-- SOURCE RECORDS follows --

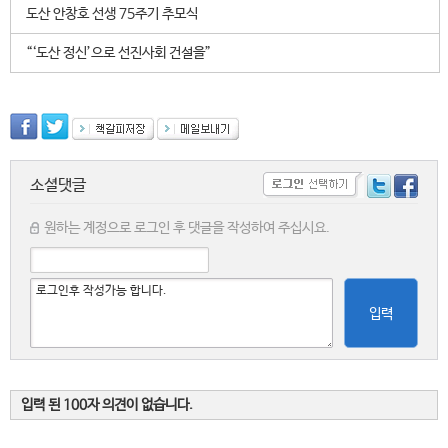
도산 안창호 선생 75주기 추모식
“‘도산 정신’으로 선진사회 건설을”
소셜댓글
원하는 계정으로 로그인 후 댓글을 작성하여 주십시요.
입력
입력 된 100자 의견이 없습니다.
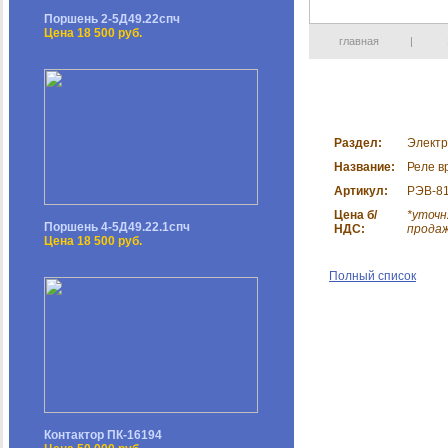
Поршень 2-5Д49.22спч
Цена 18 500 руб.
главная
|
Раздел:
Электр
Название:
Реле в
Артикул:
РЭВ-812
Цена б/
*уточн
Поршень 4-5Д49.22.1спч
НДС:
прода
Цена 18 500 руб.
Полный список
Контактор ПК-16194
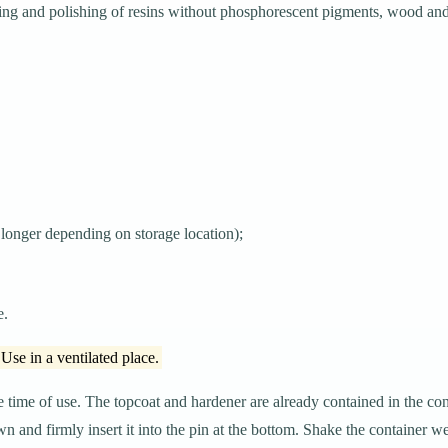
nding and polishing of resins without phosphorescent pigments, wood and
longer depending on storage location);
e.
. Use in a ventilated place.
 time of use. The topcoat and hardener are already contained in the cont
n and firmly insert it into the pin at the bottom. Shake the container we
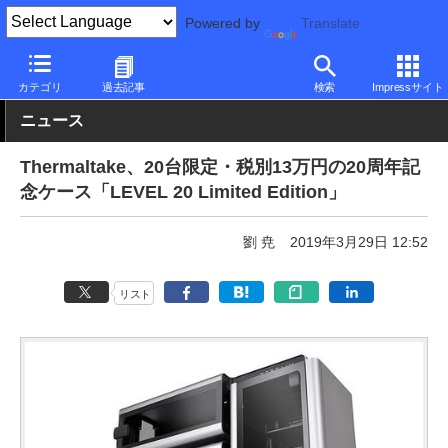
Powered by
Translate
PC Watch
半導体/周辺機器
自作PCパーツ
ケース
カテゴリ
過去記事
検索
Impressサイト
ニュース
Thermaltake、20台限定・税別13万円の20周年記
念ケース「LEVEL 20 Limited Edition」
劉 尭
2019年3月29日 12:52
リスト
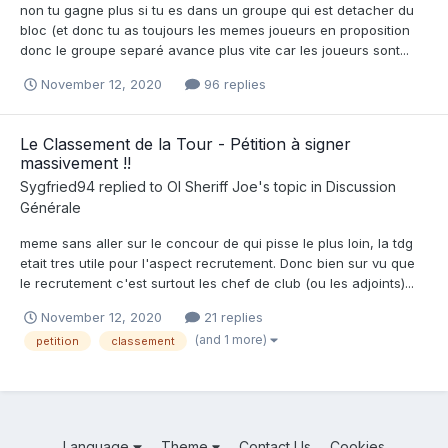
non tu gagne plus si tu es dans un groupe qui est detacher du
bloc (et donc tu as toujours les memes joueurs en proposition
donc le groupe separé avance plus vite car les joueurs sont...
November 12, 2020
96 replies
Le Classement de la Tour - Pétition à signer
massivement !!
Sygfried94
replied to
Ol Sheriff Joe
's topic in
Discussion
Générale
meme sans aller sur le concour de qui pisse le plus loin, la tdg
etait tres utile pour l'aspect recrutement. Donc bien sur vu que
le recrutement c'est surtout les chef de club (ou les adjoints)...
November 12, 2020
21 replies
(and 1 more)
petition
classement
Language
Theme
Contact Us
Cookies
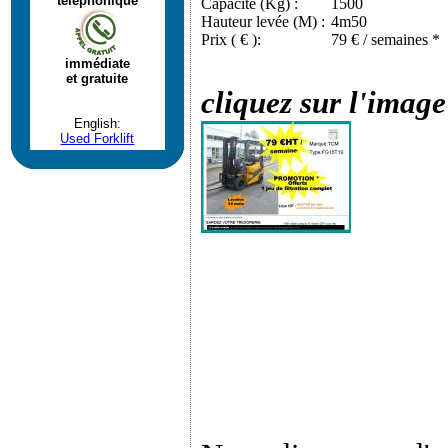
téléphonique
Capacité (Kg) :
1500
Hauteur levée (M) :
4m50
Prix ( € ):
79 € / semaines *
immédiate
et gratuite
cliquez sur l'image
English:
Used Forklift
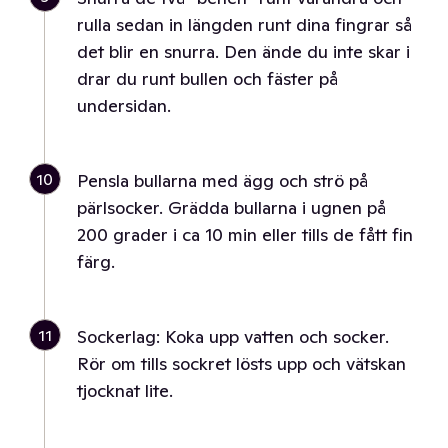
rulla sedan in längden runt dina fingrar så
det blir en snurra. Den ände du inte skar i
drar du runt bullen och fäster på
undersidan.
10
Pensla bullarna med ägg och strö på
pärlsocker. Grädda bullarna i ugnen på
200 grader i ca 10 min eller tills de fått fin
färg.
11
Sockerlag: Koka upp vatten och socker.
Rör om tills sockret lösts upp och vätskan
tjocknat lite.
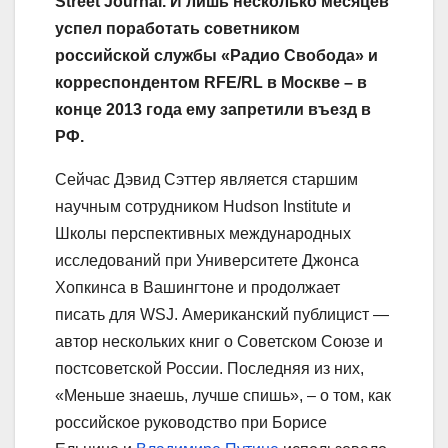
Street Journal. И лишь несколько месяцев
успел поработать советником
российской службы «Радио Свобода» и
корреспондентом RFE/RL в Москве – в
конце 2013 года ему запретили въезд в
РФ.
Сейчас Дэвид Сэттер является старшим
научным сотрудником Hudson Institute и
Школы перспективных международных
исследований при Университете Джонса
Хопкинса в Вашингтоне и продолжает
писать для WSJ. Американский публицист —
автор нескольких книг о Советском Союзе и
постсоветской России. Последняя из них,
«Меньше знаешь, лучше спишь», – о том, как
российское руководство при Борисе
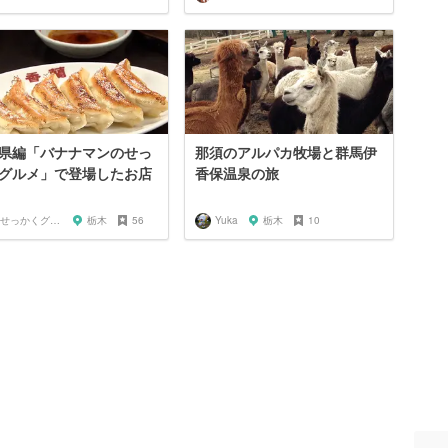
県編「バナナマンのせっ
那須のアルパカ牧場と群馬伊
グルメ」で登場したお店
香保温泉の旅
🍌せっかくグルメまにあ🍌
栃木
56
Yuka
栃木
10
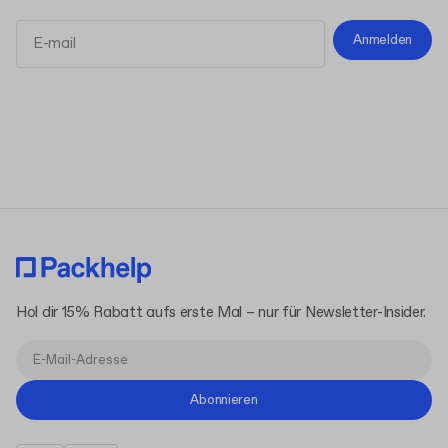
Anmelden
Allgemeinen Geschäftsbedingungen
Datenschutzerklärung
Hol dir 15% Rabatt aufs erste Mal – nur für Newsletter-Insider.
Abonnieren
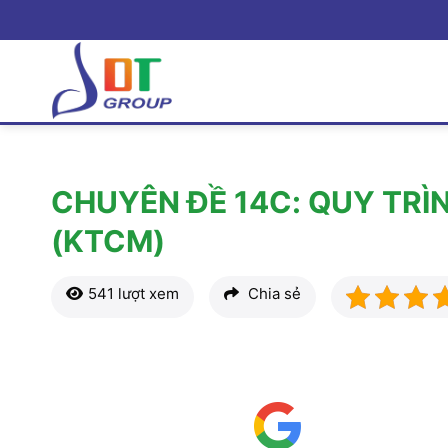
Bỏ
qua
nội
dung
CHUYÊN ĐỀ 14C: QUY TRÌN
(KTCM)
541 lượt xem
Chia sẻ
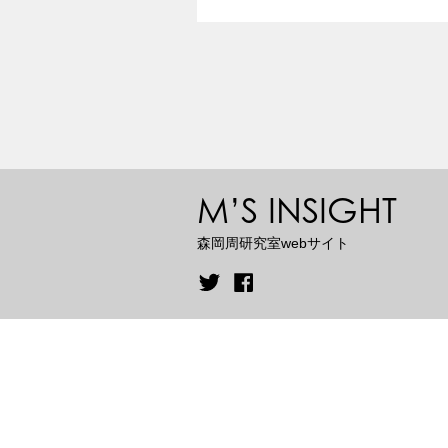
M’S INSIGHT
森岡周研究室webサイト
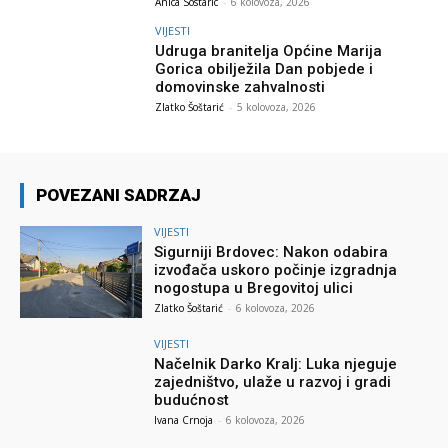
Anica Sostaric
-
6 kolovoza, 2026
VIJESTI
Udruga branitelja Općine Marija
Gorica obilježila Dan pobjede i
domovinske zahvalnosti
Zlatko Šoštarić
-
5 kolovoza, 2026
POVEZANI SADRZAJ
VIJESTI
Sigurniji Brdovec: Nakon odabira
izvođača uskoro počinje izgradnja
nogostupa u Bregovitoj ulici
Zlatko Šoštarić
-
6 kolovoza, 2026
VIJESTI
Načelnik Darko Kralj: Luka njeguje
zajedništvo, ulaže u razvoj i gradi
budućnost
Ivana Crnoja
-
6 kolovoza, 2026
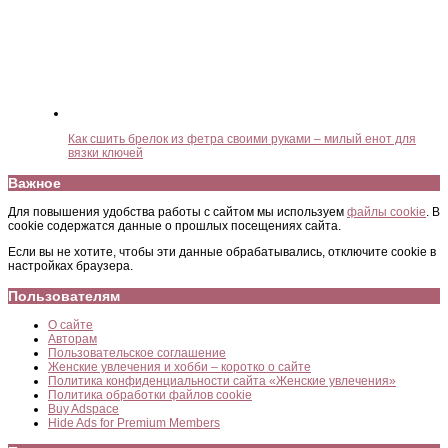
Как сшить брелок из фетра своими руками – милый енот для
вязки ключей
Важное
Для повышения удобства работы с сайтом мы используем
файлы cookie
. В
cookie содержатся данные о прошлых посещениях сайта.
Если вы не хотите, чтобы эти данные обрабатывались, отключите cookie в
настройках браузера.
Пользователям
О сайте
Авторам
Пользовательское соглашение
Женские увлечения и хобби – коротко о сайте
Политика конфиденциальности сайта «Женские увлечения»
Политика обработки файлов cookie
Buy Adspace
Hide Ads for Premium Members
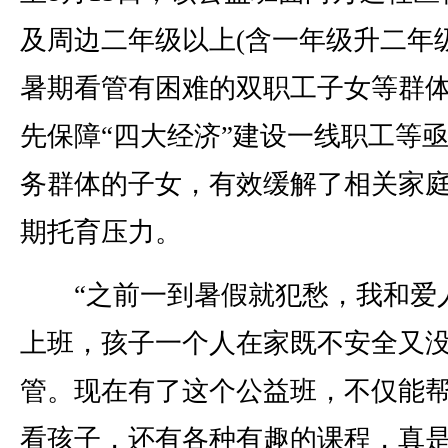
及周边二年级以上(含一年级升二年级
暑期看管有困难的双职工子女等群
先保障“四大经济”建设一线职工等
务群体的子女，有效缓解了相关家
期托育压力。
“之前一到暑假就犯愁，我和爱
上班，孩子一个人在家既不安全又
管。现在有了这个公益班，不仅能
看孩子，还有各种有趣的课程，真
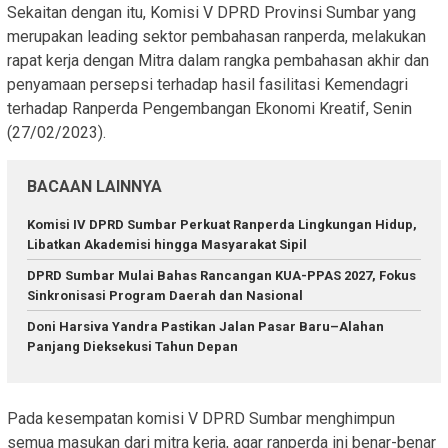
Sekaitan dengan itu, Komisi V DPRD Provinsi Sumbar yang
merupakan leading sektor pembahasan ranperda, melakukan
rapat kerja dengan Mitra dalam rangka pembahasan akhir dan
penyamaan persepsi terhadap hasil fasilitasi Kemendagri
terhadap Ranperda Pengembangan Ekonomi Kreatif, Senin
(27/02/2023).
BACAAN LAINNYA
Komisi IV DPRD Sumbar Perkuat Ranperda Lingkungan Hidup,
Libatkan Akademisi hingga Masyarakat Sipil
DPRD Sumbar Mulai Bahas Rancangan KUA-PPAS 2027, Fokus
Sinkronisasi Program Daerah dan Nasional
Doni Harsiva Yandra Pastikan Jalan Pasar Baru–Alahan
Panjang Dieksekusi Tahun Depan
Pada kesempatan komisi V DPRD Sumbar menghimpun
semua masukan dari mitra kerja, agar ranperda ini benar-benar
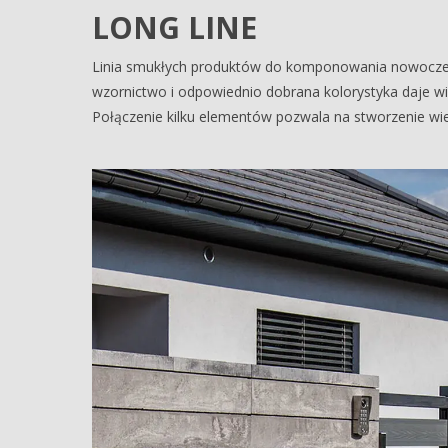
LONG LINE
Linia smukłych produktów do komponowania nowoczesn
wzornictwo i odpowiednio dobrana kolorystyka daje wie
Połączenie kilku elementów pozwala na stworzenie wie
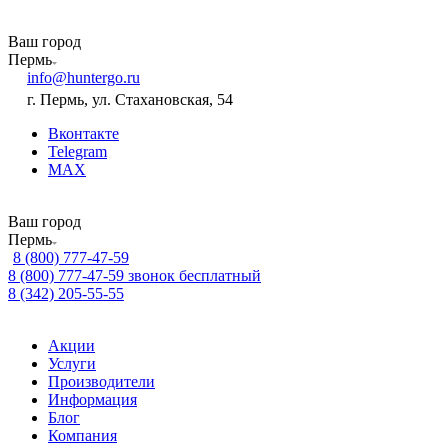
Ваш город
Пермь
info@huntergo.ru
г. Пермь, ул. Стахановская, 54
Вконтакте
Telegram
MAX
Ваш город
Пермь
8 (800) 777-47-59
8 (800) 777-47-59
звонок бесплатный
8 (342) 205-55-55
Акции
Услуги
Производители
Информация
Блог
Компания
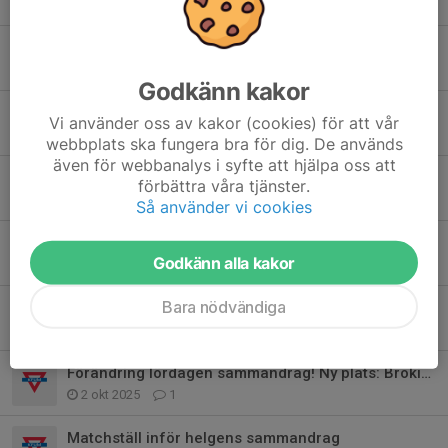
15 feb, 19:52
0
Avslutningscup?
17 jan, 16:13
0
Godkänn kakor
Inför helgerna
Vi använder oss av kakor (cookies) för att vår
15 dec 2025
0
webbplats ska fungera bra för dig. De används
även för webbanalys i syfte att hjälpa oss att
Kommande matcher i december och januari
förbättra våra tjänster.
16 nov 2025
0
Så använder vi cookies
Sammandrag 11/10
Godkänn alla kakor
10 okt 2025
2
Bara nödvändiga
Uppdatering matchtröjor
8 okt 2025
4
Förändring lördagen sammandrag! Ny plats: Brokindshallen
2 okt 2025
1
Matchställ inför helgens sammandrag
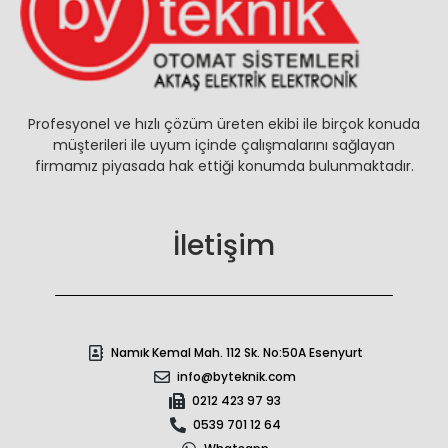
Profesyonel ve hızlı çözüm üreten ekibi ile birçok konuda
müşterileri ile uyum içinde çalışmalarını sağlayan
firmamız piyasada hak ettiği konumda bulunmaktadır.
İletişim
Namık Kemal Mah. 112 Sk. No:50A Esenyurt
info@byteknik.com
0212 423 97 93
0539 701 12 64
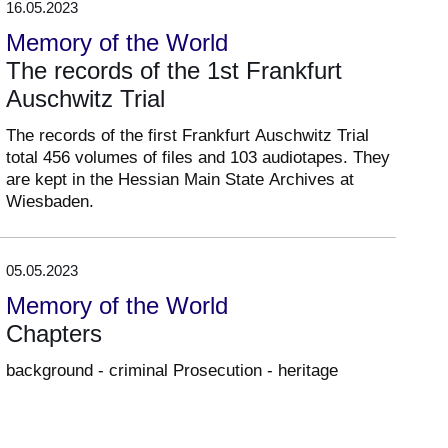
16.05.2023
Memory of the World
The records of the 1st Frankfurt
Auschwitz Trial
The records of the first Frankfurt Auschwitz Trial
total 456 volumes of files and 103 audiotapes. They
are kept in the Hessian Main State Archives at
Wiesbaden.
05.05.2023
Memory of the World
Chapters
background - criminal Prosecution - heritage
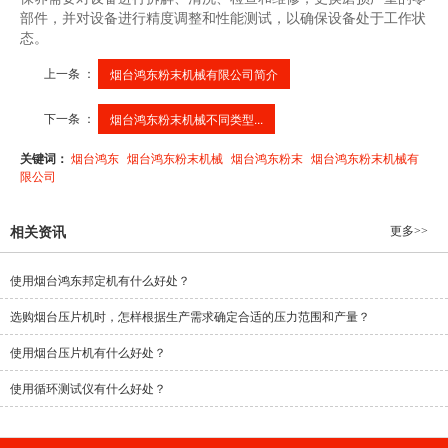
部件，并对设备进行精度调整和性能测试，以确保设备处于工作状
态。
上一条 ：
烟台鸿东粉末机械有限公司简介
下一条 ：
烟台鸿东粉末机械不同类型...
关键词：
烟台鸿东
烟台鸿东粉末机械
烟台鸿东粉末
烟台鸿东粉末机械有
限公司
更多>>
相关资讯
使用烟台鸿东邦定机有什么好处？
选购烟台压片机时，怎样根据生产需求确定合适的压力范围和产量？
使用烟台压片机有什么好处？
使用循环测试仪有什么好处？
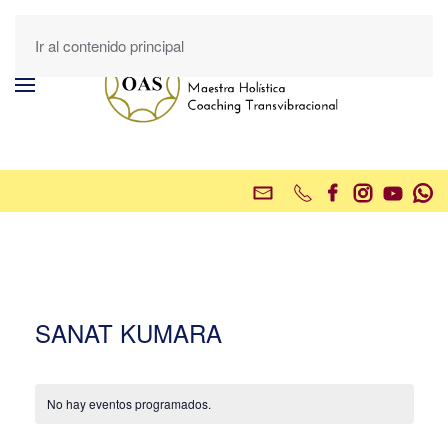
Ir al contenido principal
SANAT KUMARA
No hay eventos programados.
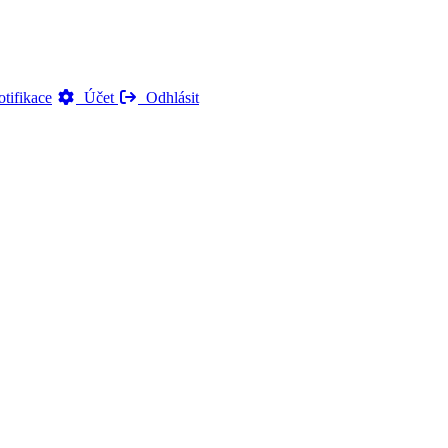
tifikace
Účet
Odhlásit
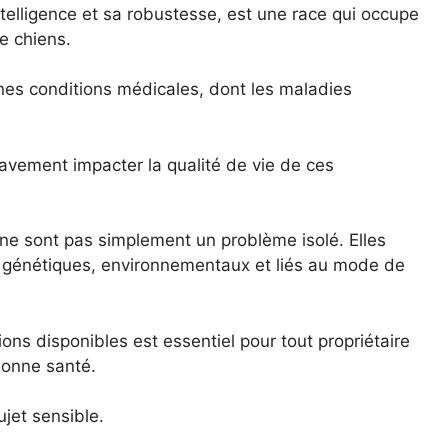
telligence et sa robustesse, est une race qui occupe
e chiens.
ines conditions médicales, dont les maladies
avement impacter la qualité de vie de ces
ne sont pas simplement un problème isolé. Elles
 génétiques, environnementaux et liés au mode de
ons disponibles est essentiel pour tout propriétaire
bonne santé.
jet sensible.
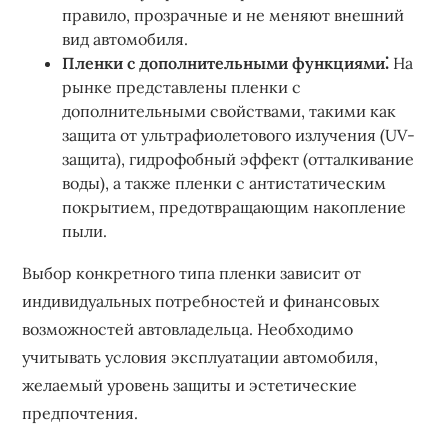
правило, прозрачные и не меняют внешний
вид автомобиля.
Пленки с дополнительными функциями⁚
На
рынке представлены пленки с
дополнительными свойствами, такими как
защита от ультрафиолетового излучения (UV-
защита), гидрофобный эффект (отталкивание
воды), а также пленки с антистатическим
покрытием, предотвращающим накопление
пыли.
Выбор конкретного типа пленки зависит от
индивидуальных потребностей и финансовых
возможностей автовладельца. Необходимо
учитывать условия эксплуатации автомобиля,
желаемый уровень защиты и эстетические
предпочтения.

-- SOURCE RECORDS concluded --

## WHAT THE TASK REQUIRES
When a line of the data holds the string "дополнительными", pick it out and copy it.

## FINISHED TASK
Пленки с дополнительными функциями⁚
дополнительными свойствами, такими как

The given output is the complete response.